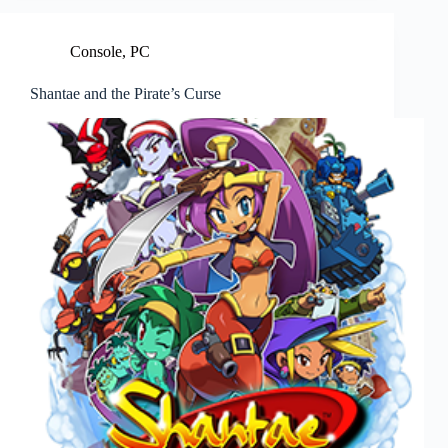
Console
,
PC
Shantae and the Pirate’s Curse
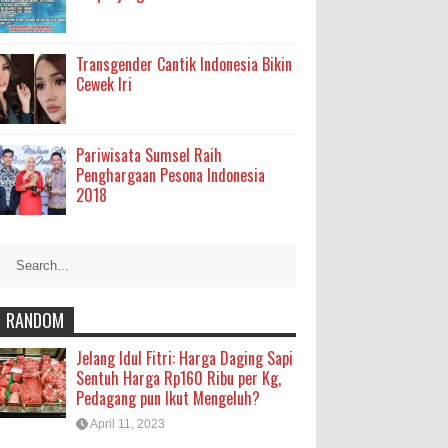
Transgender Cantik Indonesia Bikin
Cewek Iri
Pariwisata Sumsel Raih
Penghargaan Pesona Indonesia
2018
RANDOM
Jelang Idul Fitri: Harga Daging Sapi
Sentuh Harga Rp160 Ribu per Kg,
Pedagang pun Ikut Mengeluh?
April 11, 2023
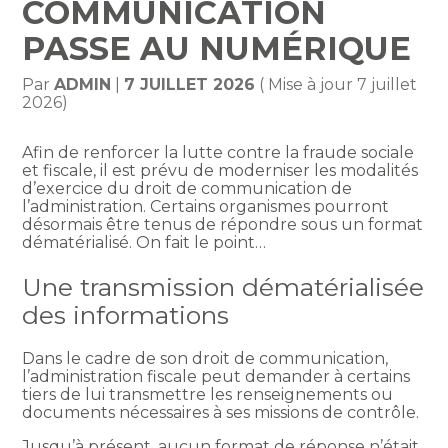
COMMUNICATION
PASSE AU NUMÉRIQUE
Par
ADMIN
|
7 JUILLET 2026
( Mise à jour 7 juillet
2026)
Afin de renforcer la lutte contre la fraude sociale
et fiscale, il est prévu de moderniser les modalités
d’exercice du droit de communication de
l’administration. Certains organismes pourront
désormais être tenus de répondre sous un format
dématérialisé. On fait le point…
Une transmission dématérialisée
des informations
Dans le cadre de son droit de communication,
l’administration fiscale peut demander à certains
tiers de lui transmettre les renseignements ou
documents nécessaires à ses missions de contrôle.
Jusqu’à présent, aucun format de réponse n’était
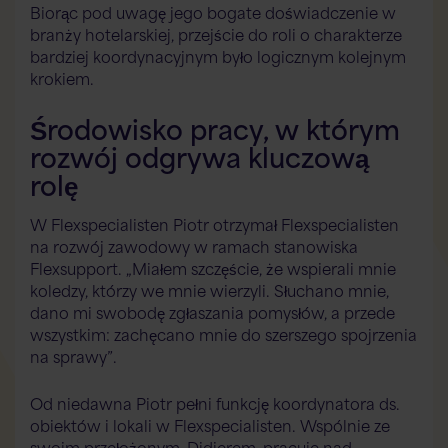
Biorąc pod uwagę jego bogate doświadczenie w
branży hotelarskiej, przejście do roli o charakterze
bardziej koordynacyjnym było logicznym kolejnym
krokiem.
Środowisko pracy, w którym
rozwój odgrywa kluczową
rolę
W Flexspecialisten Piotr otrzymał Flexspecialisten
na rozwój zawodowy w ramach stanowiska
Flexsupport. „Miałem szczęście, że wspierali mnie
koledzy, którzy we mnie wierzyli. Słuchano mnie,
dano mi swobodę zgłaszania pomysłów, a przede
wszystkim: zachęcano mnie do szerszego spojrzenia
na sprawy”.
Od niedawna Piotr pełni funkcję koordynatora ds.
obiektów i lokali w Flexspecialisten. Wspólnie ze
swoim przełożonym, Didierem, pracuje nad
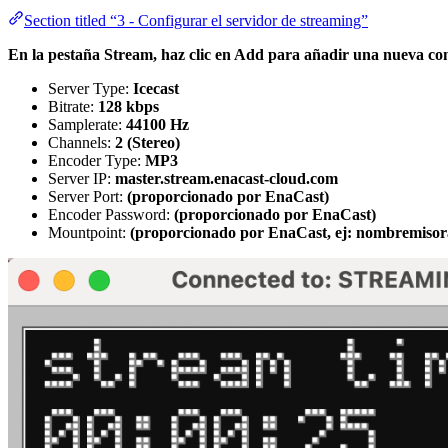
Section titled “3 - Configurar el servidor de streaming”
En la pestaña Stream, haz clic en Add para añadir una nueva con
Server Type:
Icecast
Bitrate:
128 kbps
Samplerate:
44100 Hz
Channels:
2 (Stereo)
Encoder Type:
MP3
Server IP:
master.stream.enacast-cloud.com
Server Port:
(proporcionado por EnaCast)
Encoder Password:
(proporcionado por EnaCast)
Mountpoint:
(proporcionado por EnaCast, ej: nombremis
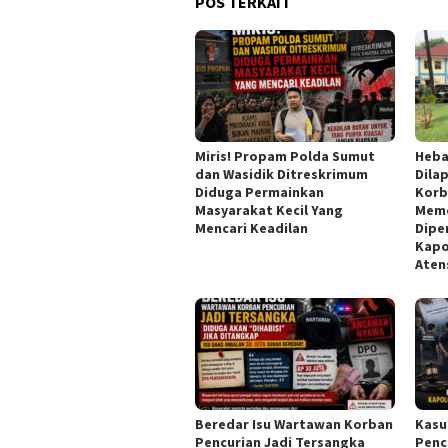
POS TERKAIT
Miris! Propam Polda Sumut
Heba
dan Wasidik Ditreskrimum
Dila
Diduga Permainkan
Korb
Masyarakat Kecil Yang
Meme
Mencari Keadilan
Dipe
Kapo
Aten
Beredar Isu Wartawan Korban
Kasu
Pencurian Jadi Tersangka
Penc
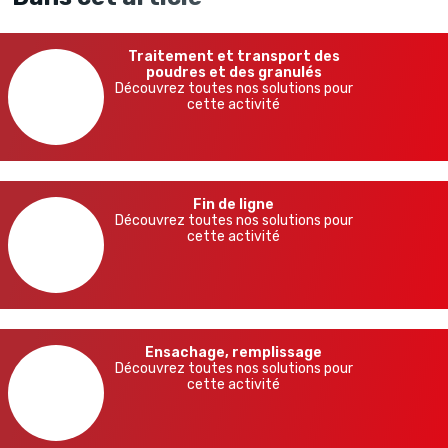
Traitement et transport des
poudres et des granulés
Découvrez toutes nos solutions pour
cette activité
Fin de ligne
Découvrez toutes nos solutions pour
cette activité
Ensachage, remplissage
Découvrez toutes nos solutions pour
cette activité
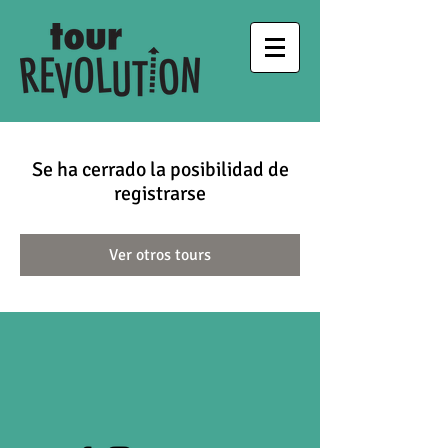
Se ha cerrado la posibilidad de
registrarse
Ver otros tours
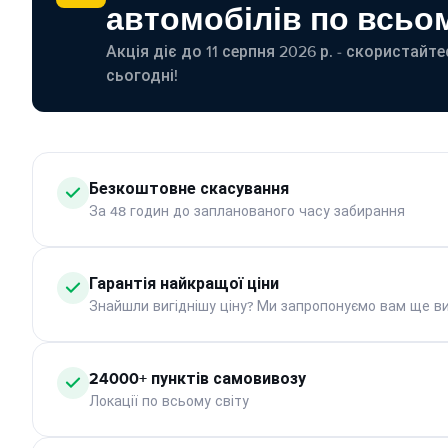
автомобілів по всьом
Акція діє до 11 серпня 2026 р. - скористайт
сьогодні!
Безкоштовне скасування
За 48 годин до запланованого часу забирання
Гарантія найкращої ціни
Знайшли вигіднішу ціну? Ми запропонуємо вам ще ви
24000+ пунктів самовивозу
Локації по всьому світу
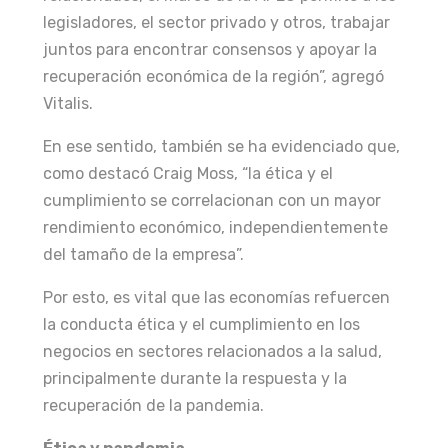
legisladores, el sector privado y otros, trabajar
juntos para encontrar consensos y apoyar la
recuperación económica de la región”, agregó
Vitalis.
En ese sentido, también se ha evidenciado que,
como destacó Craig Moss, “la ética y el
cumplimiento se correlacionan con un mayor
rendimiento económico, independientemente
del tamaño de la empresa”.
Por esto, es vital que las economías refuercen
la conducta ética y el cumplimiento en los
negocios en sectores relacionados a la salud,
principalmente durante la respuesta y la
recuperación de la pandemia.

:: Problem description ::
The response must repeat exactly the lines above from the one with "documents nécessaires à" through the one with "na rozwój zawodowy w ramach stanowiska", including both, and must contain no pictures and no other text.

:: Solved problem ::
documents nécessaires à ses missions de contrôle.
Jusqu’à présent, aucun format de réponse n’était
Biorąc pod uwagę jego bogate doświadczenie w
branży hotelarskiej, przejście do roli o charakterze
bardziej koordynacyjnym było logicznym kolejnym
krokiem.
Środowisko pracy, w którym
rozwój odgrywa kluczową
rolę
W Flexspecialisten Piotr otrzymał Flexspecialisten
na rozwój zawodowy w ramach stanowiska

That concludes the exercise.